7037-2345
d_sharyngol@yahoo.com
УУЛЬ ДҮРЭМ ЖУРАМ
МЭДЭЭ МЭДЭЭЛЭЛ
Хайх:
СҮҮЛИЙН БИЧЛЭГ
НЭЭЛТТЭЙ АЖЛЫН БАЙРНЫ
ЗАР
--
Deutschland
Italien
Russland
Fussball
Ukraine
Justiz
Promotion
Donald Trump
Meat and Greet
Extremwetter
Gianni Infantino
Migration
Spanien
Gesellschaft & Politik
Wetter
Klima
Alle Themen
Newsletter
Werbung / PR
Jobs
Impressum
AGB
...
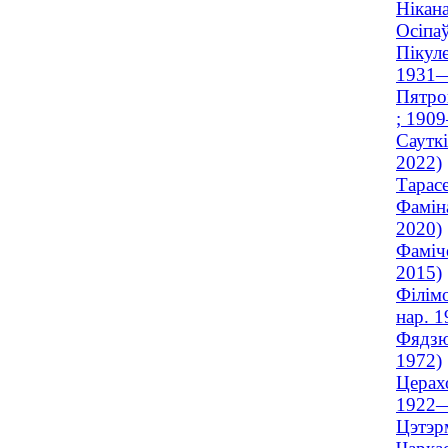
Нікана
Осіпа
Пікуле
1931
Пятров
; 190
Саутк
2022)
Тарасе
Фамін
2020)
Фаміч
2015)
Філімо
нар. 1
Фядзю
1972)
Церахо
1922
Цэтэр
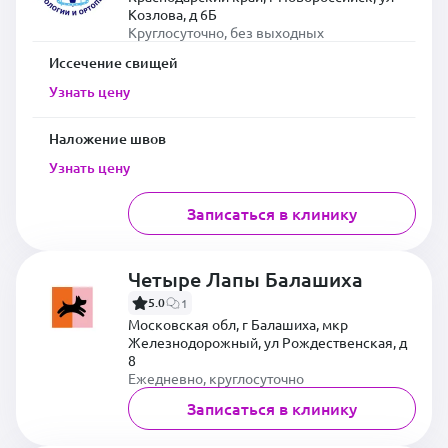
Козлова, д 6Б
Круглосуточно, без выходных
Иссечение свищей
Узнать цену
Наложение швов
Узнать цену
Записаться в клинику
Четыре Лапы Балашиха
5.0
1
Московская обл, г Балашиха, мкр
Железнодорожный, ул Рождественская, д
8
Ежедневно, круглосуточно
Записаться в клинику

Task
Which lines in the listing above hold the word "Балашиха"? Show each of them.

Answer to this exercise
Четыре Лапы Балашиха
Московская обл, г Балашиха, мкр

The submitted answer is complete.